Part II of Emily Yoffe’s investigation for The Atlantic is if anything more explosive than the first: the campus assault survivor movement promotes concepts of the effect of trauma on memory (contradictory, fragmentary, belatedly-retrieved and even suggestion-induced memories ought not be discounted as forensically probative) that replicate key elements of the repressed childhood memory/dissociation scandal of a generation past (“believe the victims”). And Part III and last: What role does race play?
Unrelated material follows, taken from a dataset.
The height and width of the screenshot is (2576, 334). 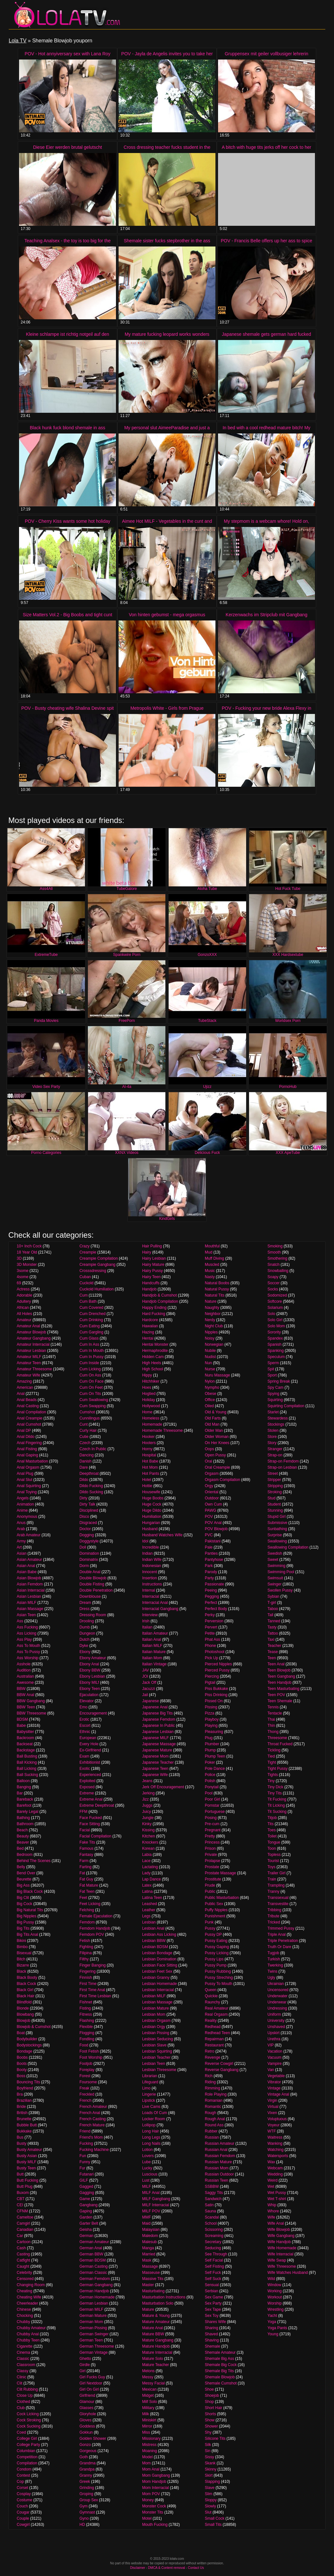 What do you see at coordinates (214, 1258) in the screenshot?
I see `Muff Diving` at bounding box center [214, 1258].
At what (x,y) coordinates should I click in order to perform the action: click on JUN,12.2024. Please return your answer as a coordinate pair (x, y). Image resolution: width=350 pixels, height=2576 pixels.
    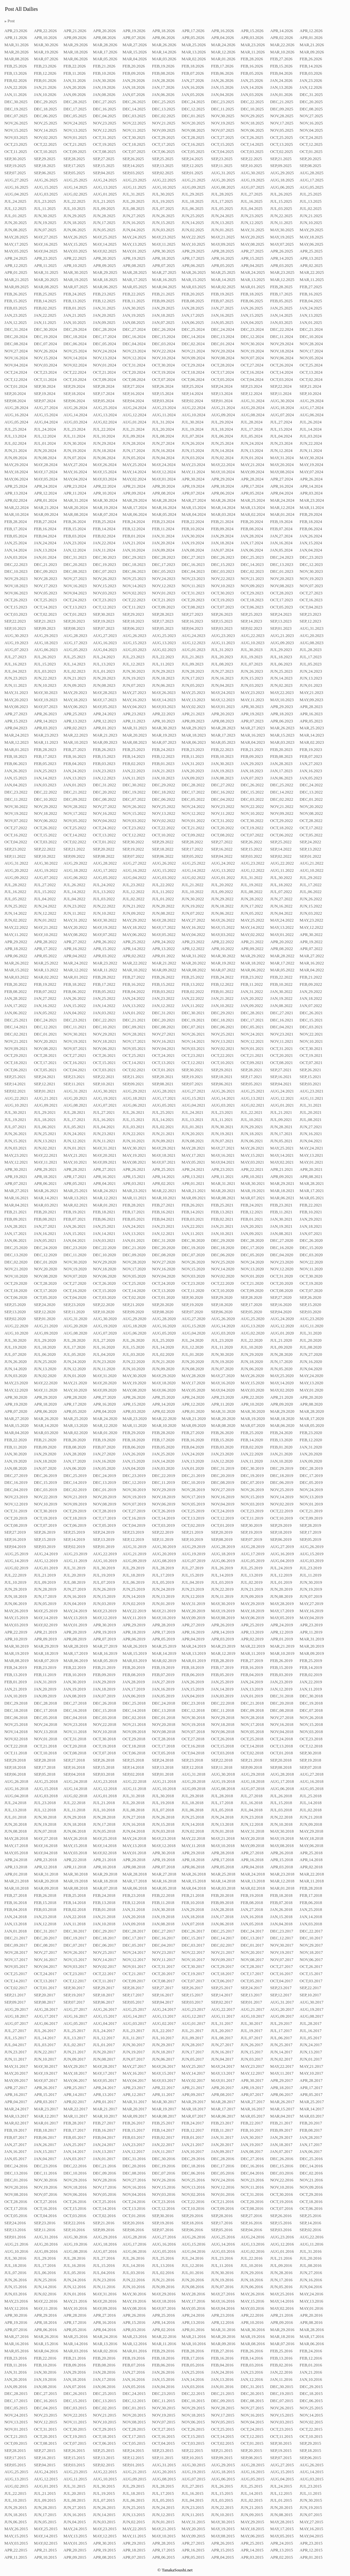     Looking at the image, I should click on (281, 450).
Debra Saunders quotes me in her new column on Secretary of Education Betsy DeVos’s new decision to reconsider the Dear Colleague and Blueprint policies of the Obama years: [Las Vegas Review-Journal/syndicated]:

Their decision [four Harvard law professors’] to release this memo, said Walter Olson, a senior fellow at the Libertarian-leaning Cato Institute, sends the message that if you want to defend the policy, “you’re not going to have to argue with Libertarians and conservatives” only, you are going to have to argue with left-leaning legal scholars who also care about fairness and due process….

“So much momentum has built up for federally driven changes in campus discipline and rules, so much momentum for unreasonableness,” Olson said, but the unfairness was so striking that it brought together feminists, Libertarians and Trump supporters.

Still, he added, “It took a great deal of courage for [Education Secretary Betsy DeVos] to do this. It would have been easy for her to find some way to dodge it, or postpone it.”

More accounts of discipline at particular campuses: Jesse Singal, New York magazine (USC, Matt Boermeester case, putative victim denies abuse); Nicholas Wolfinger, Quillette (University of Utah).